Task details - Reproduce the lines of the listing exactly, beginning at the top, until the line with "made in advance and most of" has been reproduced too.

Provided data -
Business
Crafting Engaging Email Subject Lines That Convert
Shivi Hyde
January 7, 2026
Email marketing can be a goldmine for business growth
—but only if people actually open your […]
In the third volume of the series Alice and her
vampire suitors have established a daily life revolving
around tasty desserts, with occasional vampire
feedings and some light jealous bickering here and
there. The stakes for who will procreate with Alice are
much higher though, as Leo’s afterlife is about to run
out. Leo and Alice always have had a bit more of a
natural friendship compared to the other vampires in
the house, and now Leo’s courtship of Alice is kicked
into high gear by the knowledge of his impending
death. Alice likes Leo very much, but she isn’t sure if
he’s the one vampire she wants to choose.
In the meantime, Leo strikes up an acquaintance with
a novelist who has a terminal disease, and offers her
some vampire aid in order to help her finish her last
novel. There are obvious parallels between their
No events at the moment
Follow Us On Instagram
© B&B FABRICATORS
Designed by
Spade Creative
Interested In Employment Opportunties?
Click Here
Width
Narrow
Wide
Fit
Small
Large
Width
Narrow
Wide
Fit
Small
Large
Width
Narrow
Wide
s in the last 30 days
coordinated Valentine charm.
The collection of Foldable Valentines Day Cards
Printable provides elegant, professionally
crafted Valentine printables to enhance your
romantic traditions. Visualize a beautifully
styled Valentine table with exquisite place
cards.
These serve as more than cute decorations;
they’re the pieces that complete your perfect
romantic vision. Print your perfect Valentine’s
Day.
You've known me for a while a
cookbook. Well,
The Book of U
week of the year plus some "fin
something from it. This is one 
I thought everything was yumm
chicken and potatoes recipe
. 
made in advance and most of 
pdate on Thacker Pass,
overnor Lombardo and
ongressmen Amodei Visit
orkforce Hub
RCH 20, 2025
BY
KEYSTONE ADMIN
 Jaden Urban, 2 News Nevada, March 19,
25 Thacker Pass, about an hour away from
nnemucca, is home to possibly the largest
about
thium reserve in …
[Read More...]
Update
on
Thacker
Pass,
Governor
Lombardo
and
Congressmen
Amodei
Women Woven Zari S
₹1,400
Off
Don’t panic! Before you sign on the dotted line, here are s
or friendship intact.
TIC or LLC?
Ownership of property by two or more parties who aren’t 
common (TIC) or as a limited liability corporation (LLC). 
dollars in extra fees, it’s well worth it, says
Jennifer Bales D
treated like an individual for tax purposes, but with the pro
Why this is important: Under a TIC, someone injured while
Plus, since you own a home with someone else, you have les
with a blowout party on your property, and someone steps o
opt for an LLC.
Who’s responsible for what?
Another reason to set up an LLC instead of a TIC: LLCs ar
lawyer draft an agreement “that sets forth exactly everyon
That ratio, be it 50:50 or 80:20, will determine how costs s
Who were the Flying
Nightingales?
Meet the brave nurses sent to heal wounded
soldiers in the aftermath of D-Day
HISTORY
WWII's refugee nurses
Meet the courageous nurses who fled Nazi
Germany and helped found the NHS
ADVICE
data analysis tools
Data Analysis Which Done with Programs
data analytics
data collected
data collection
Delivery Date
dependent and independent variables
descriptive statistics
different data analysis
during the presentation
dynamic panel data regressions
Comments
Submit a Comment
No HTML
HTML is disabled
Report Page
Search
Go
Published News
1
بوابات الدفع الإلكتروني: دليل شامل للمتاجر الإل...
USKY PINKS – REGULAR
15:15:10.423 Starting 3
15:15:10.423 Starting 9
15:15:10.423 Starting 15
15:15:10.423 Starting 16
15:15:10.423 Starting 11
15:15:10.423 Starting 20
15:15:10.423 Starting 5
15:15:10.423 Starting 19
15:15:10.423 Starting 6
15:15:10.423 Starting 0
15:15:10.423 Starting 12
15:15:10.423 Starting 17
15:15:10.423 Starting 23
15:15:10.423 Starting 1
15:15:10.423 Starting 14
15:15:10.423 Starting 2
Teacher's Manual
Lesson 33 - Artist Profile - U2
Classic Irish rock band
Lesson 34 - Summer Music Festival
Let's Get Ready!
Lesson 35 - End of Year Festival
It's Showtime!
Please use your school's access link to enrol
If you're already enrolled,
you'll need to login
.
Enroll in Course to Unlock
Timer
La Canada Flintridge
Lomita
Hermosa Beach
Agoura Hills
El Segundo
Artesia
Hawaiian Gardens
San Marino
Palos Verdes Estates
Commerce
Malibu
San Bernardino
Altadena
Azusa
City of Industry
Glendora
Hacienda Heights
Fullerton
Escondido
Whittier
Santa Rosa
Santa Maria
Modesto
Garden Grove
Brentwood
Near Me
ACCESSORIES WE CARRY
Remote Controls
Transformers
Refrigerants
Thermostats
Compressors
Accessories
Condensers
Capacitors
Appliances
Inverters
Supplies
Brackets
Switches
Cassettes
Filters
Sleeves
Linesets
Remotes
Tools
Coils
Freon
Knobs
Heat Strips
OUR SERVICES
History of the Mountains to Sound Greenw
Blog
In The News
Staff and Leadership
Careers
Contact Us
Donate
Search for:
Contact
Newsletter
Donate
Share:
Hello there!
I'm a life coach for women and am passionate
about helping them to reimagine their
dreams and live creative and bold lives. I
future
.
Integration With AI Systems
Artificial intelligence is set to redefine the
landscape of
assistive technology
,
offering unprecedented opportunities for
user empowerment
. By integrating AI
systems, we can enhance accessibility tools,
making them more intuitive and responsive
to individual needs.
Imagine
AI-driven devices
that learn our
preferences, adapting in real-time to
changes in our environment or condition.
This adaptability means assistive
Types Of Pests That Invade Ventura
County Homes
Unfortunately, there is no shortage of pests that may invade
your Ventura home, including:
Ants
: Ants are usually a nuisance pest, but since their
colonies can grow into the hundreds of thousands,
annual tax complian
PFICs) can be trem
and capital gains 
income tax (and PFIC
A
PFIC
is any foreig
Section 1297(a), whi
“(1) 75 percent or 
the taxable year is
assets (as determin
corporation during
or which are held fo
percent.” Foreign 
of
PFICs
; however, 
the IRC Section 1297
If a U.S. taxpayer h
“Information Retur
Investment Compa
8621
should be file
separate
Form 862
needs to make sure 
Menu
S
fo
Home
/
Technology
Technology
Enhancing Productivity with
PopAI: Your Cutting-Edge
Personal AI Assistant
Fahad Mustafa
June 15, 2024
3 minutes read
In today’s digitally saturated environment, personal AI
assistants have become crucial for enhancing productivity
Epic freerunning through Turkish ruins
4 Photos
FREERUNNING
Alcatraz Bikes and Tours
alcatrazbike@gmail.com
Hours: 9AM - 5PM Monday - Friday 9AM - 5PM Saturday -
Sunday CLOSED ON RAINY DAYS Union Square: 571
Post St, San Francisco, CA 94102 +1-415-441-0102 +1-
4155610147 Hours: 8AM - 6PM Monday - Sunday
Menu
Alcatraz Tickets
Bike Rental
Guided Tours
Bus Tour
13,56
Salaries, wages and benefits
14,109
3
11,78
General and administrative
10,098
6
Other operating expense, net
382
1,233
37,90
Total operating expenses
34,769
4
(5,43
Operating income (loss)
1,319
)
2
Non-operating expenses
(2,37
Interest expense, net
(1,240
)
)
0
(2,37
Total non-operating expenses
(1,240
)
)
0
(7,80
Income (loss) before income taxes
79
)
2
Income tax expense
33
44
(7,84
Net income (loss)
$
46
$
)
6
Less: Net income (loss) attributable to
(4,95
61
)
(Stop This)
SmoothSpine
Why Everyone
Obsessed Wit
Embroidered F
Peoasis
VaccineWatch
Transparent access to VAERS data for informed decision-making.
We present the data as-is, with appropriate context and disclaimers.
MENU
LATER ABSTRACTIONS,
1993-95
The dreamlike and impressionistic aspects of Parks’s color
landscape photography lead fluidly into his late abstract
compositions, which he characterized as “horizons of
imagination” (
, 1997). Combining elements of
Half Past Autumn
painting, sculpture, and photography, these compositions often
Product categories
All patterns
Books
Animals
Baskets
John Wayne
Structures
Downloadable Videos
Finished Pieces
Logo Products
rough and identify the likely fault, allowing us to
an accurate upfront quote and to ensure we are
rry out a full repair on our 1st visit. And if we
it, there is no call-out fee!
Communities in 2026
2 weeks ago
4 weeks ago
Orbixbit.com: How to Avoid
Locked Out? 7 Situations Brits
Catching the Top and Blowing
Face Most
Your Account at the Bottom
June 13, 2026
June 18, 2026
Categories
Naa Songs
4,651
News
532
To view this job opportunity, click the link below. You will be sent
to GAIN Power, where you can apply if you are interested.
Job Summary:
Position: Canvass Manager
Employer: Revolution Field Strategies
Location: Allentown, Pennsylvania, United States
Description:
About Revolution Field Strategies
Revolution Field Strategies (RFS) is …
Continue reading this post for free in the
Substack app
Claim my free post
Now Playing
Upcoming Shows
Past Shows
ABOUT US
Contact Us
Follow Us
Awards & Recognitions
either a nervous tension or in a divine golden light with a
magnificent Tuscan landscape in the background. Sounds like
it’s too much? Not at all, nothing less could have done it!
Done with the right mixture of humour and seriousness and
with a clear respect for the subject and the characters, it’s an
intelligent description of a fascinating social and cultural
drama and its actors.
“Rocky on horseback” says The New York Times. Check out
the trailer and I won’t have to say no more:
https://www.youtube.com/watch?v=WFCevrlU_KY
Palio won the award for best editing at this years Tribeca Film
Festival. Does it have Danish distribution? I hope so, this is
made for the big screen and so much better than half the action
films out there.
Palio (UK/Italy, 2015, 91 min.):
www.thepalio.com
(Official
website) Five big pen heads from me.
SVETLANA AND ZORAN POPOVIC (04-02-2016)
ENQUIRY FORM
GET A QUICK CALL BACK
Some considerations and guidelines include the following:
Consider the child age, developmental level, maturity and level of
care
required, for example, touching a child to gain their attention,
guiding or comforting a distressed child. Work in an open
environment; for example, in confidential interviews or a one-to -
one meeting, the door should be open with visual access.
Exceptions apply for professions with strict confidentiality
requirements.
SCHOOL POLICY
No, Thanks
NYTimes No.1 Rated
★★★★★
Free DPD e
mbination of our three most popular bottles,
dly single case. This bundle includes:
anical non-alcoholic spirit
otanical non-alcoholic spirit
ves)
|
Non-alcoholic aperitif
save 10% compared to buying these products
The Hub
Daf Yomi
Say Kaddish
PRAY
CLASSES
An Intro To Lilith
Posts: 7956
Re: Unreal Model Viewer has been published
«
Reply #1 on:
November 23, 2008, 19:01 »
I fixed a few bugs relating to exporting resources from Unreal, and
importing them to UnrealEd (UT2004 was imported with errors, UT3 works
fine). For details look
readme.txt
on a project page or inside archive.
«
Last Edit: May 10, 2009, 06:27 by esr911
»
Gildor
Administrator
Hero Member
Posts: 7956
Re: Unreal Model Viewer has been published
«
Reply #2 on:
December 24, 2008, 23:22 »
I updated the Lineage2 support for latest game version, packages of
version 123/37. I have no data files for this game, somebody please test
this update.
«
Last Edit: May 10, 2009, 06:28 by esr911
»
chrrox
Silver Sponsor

Answer section -
Business
Crafting Engaging Email Subject Lines That Convert
Shivi Hyde
January 7, 2026
Email marketing can be a goldmine for business growth
—but only if people actually open your […]
In the third volume of the series Alice and her
vampire suitors have established a daily life revolving
around tasty desserts, with occasional vampire
feedings and some light jealous bickering here and
there. The stakes for who will procreate with Alice are
much higher though, as Leo’s afterlife is about to run
out. Leo and Alice always have had a bit more of a
natural friendship compared to the other vampires in
the house, and now Leo’s courtship of Alice is kicked
into high gear by the knowledge of his impending
death. Alice likes Leo very much, but she isn’t sure if
he’s the one vampire she wants to choose.
In the meantime, Leo strikes up an acquaintance with
a novelist who has a terminal disease, and offers her
some vampire aid in order to help her finish her last
novel. There are obvious parallels between their
No events at the moment
Follow Us On Instagram
© B&B FABRICATORS
Designed by
Spade Creative
Interested In Employment Opportunties?
Click Here
Width
Narrow
Wide
Fit
Small
Large
Width
Narrow
Wide
Fit
Small
Large
Width
Narrow
Wide
s in the last 30 days
coordinated Valentine charm.
The collection of Foldable Valentines Day Cards
Printable provides elegant, professionally
crafted Valentine printables to enhance your
romantic traditions. Visualize a beautifully
styled Valentine table with exquisite place
cards.
These serve as more than cute decorations;
they’re the pieces that complete your perfect
romantic vision. Print your perfect Valentine’s
Day.
You've known me for a while a
cookbook. Well,
The Book of U
week of the year plus some "fin
something from it. This is one 
I thought everything was yumm
chicken and potatoes recipe
. 
made in advance and most of 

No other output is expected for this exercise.